The New Space Race: Saving Constellation
Apr 11, 2010
By Reid Wilson
Fifteen months into his first term, President Obama has succeeded in generating bipartisan cooperation in Congress. The only trouble is, he has united members from across the country and the political spectrum in opposition to his plan to cut a program to send humans to the moon and beyond. There is virtually no support in Congress for the administration’s proposal to cancel the Constellation program, the next-generation manned space flight project that would replace the shuttles, which are set to retire shortly. Instead, under the administration’s February budget, the National Aeronautics and Space Administration would return to Go in search of a new project with the goal of eventually reaching beyond low-Earth orbit. Canceling Constellation would mean thousands of layoffs, further weakening the economy in key regions of the country where a rebound has just begun. Moreover, lawmakers say that it would amount to abandoning the nation’s historic position as the global leader in space.

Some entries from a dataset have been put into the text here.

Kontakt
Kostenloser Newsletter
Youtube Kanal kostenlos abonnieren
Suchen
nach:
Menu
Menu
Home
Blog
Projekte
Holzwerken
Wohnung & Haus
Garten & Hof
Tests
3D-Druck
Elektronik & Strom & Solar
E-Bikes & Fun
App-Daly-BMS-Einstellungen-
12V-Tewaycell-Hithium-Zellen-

The proposal has generated such anger, especially among space scientists, that Obama will travel to Florida’s Space Coast next week for a meeting with NASA employees to explain his goal. And he will bring money: The president is proposing an additional $6 billion for NASA over the next several years, including $1.9 billion for the Kennedy Space Center, according to a senior administration official who asked not to be named. Congress, however, has the power of the purse, and persuading it to go along with the White House will be a harder sell. “I’ve been explicit with the president and the administration that I felt their plan, as outlined in the budget, was unacceptable; and that we would be working toward making changes that would do some of the things that most of the members in Congress, in a bipartisan way, would agree are essential to America’s leadership in space exploration,” said freshman Rep. Suzanne Kosmas, a Democrat whose Florida district is home to many NASA employees.

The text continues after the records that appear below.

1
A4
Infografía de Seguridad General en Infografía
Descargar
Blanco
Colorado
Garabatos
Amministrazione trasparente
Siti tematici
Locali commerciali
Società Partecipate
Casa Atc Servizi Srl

The program, the White House has said, is significantly over budget and behind schedule. What’s more, the senior administration official said, using the extra NASA money to make upgrades at Kennedy will enable the space center to increase the pace of rocket launches as the administration aims to create a commercial space industry.
“The Constellation program is on an unsustainable trajectory,” cost-wise, NASA Administrator Charles Bolden told a congressional panel at a March 23 hearing. “We are going to find a way to get America to Mars, in due course”—but only after starting over. Despite the initial negative reaction on Capitol Hill, “One of the things I think more and more members of Congress are coming to recognize is that despite the valiant efforts of NASA and its contractors, we weren’t going to get back to the moon for the seventh time,” the administration official said. “This goal of getting back to the moon was unexecutable.”

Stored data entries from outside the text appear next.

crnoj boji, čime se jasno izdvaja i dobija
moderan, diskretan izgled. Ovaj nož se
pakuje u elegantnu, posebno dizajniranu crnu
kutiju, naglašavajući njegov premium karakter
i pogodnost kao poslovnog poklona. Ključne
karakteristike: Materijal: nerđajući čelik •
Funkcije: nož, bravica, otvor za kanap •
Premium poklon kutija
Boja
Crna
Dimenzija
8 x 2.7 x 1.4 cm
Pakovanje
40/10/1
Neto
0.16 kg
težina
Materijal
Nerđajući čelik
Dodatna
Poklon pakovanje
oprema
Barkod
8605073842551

[E]stimates of the economic impact of the new budget for NASA vary widely. After Bush announced his Mars goal, a NASA document said that about 17,000 civil servants and contractor employees would be transferred from the shuttle program to the new project. Kosmas estimated that canceling Constellation would affect 20,000 employees at the Kennedy Space Center. NASA spokesman Grey Hautaluoma said that 11,500 workers are currently involved in the Constellation program. (The senior administration official said that the additional NASA funding would create about 5,000 jobs nationally.) But the economic impact will be much broader. A 2007 NASA document said that 1,500 suppliers would be involved in the transition, including companies as varied as hardware suppliers and some of the nation’s largest aerospace corporations. In total, canceling Constellation could cost 30,000 jobs, according to some estimates. NASA has seen this before. In 1969, just months after the Apollo program put an astronaut on the moon, the agency laid off thousands of employees involved in Apollo—including a young inspector named Bill Posey. Posey is now a freshman member of Congress representing a district on Florida’s Space Coast as a Republican. “My wife and I, we sold our house—over half paid up—for $300 and ‘take over the payments.’ But we were lucky. Most of the houses on our street ultimately got foreclosed on. I mean, you had engineers out there literally pumping gas at a gas station. And then they packed up and left, never to return to the space program again,” Posey said, recalling the impact the layoffs had on Florida. “I know what it’s like to get laid off in the space program. This is not conceptual to me. This is reality.”